With a PUF, it is almost the same. You register the PUF with the system by extracting $R$ and $P$ from $w$. $R$ and $P$ would then be stored in, for example, a database. When the PUF is used again to authenticate, the service would read $w'$, pull $P$ from the database and run the reproduction procedure to get $R'$. It could then pull $R$ from the database and see if $R==R'$. If so, authentication is successful and access is granted.
How you protect $R$ and $P$ from the generation phase is up to you. It also depends on how paranoid you are, how valuable the service is, your threat model, etc. For some, simply storing them in a database that (hopefully) only they have read access to is fine. Others might want to encrypt and sign the values.
It should be noted that $P$ is a public value. It does not need to be kept secret for the system to be secure. As you noted, however, if someone tampers with $P$, they could trick the system into authenticating the wrong party. Equivalently, if I change the hash stored in a database with login credentials, I can now become that user.
Active Attacker Update
Things become tricky when you allow your adversary to modify $P$. AFAIK, there are no guarantees that the attacker cannot modify $P$ in a devistating way (e.g., to publically reveal $R$). And I am not aware of any PUF research to mitigate the problem.

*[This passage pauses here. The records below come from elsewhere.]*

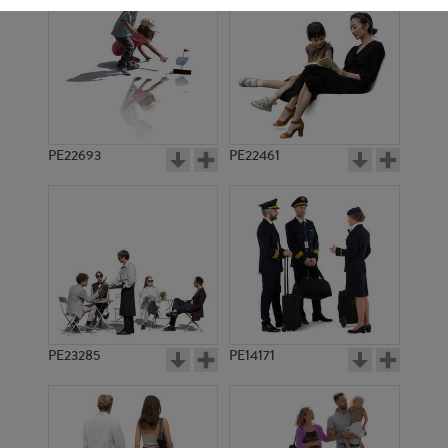
PE22693
PE22461
PE2833
PE1770
PE23285
PE14171
PE2443
PE10038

Fortunately PUFs and biometrics are very similar.
- Both are a noisy source
- Both require fuzzy extraction to be used to handle the noise
Given that, hopefully the following will at least help to solve the problem.
In "Robust and Reusable Fuzzy Extractors" by Boyen in the book "Security with Noisy Data", Boyen tackles a similar problem. From the chapter:
Unfortunately, ordinary fuzzy extractors do not address the issue of an active adversary that can modify $P$ maliciously, either on the storage server or while in transit to the user.
I don't fully understand the details of the work yet, so I don't feel it wise to try and describe the algorithms and protocols.
NOTE: It looks like much of that chapter was taken from a paper by Boyen and some of his colleagues titled "Secure Remote Authentication using Biometric Data". I have not read the paper to confirm that all the detail you might be looking for is there, however.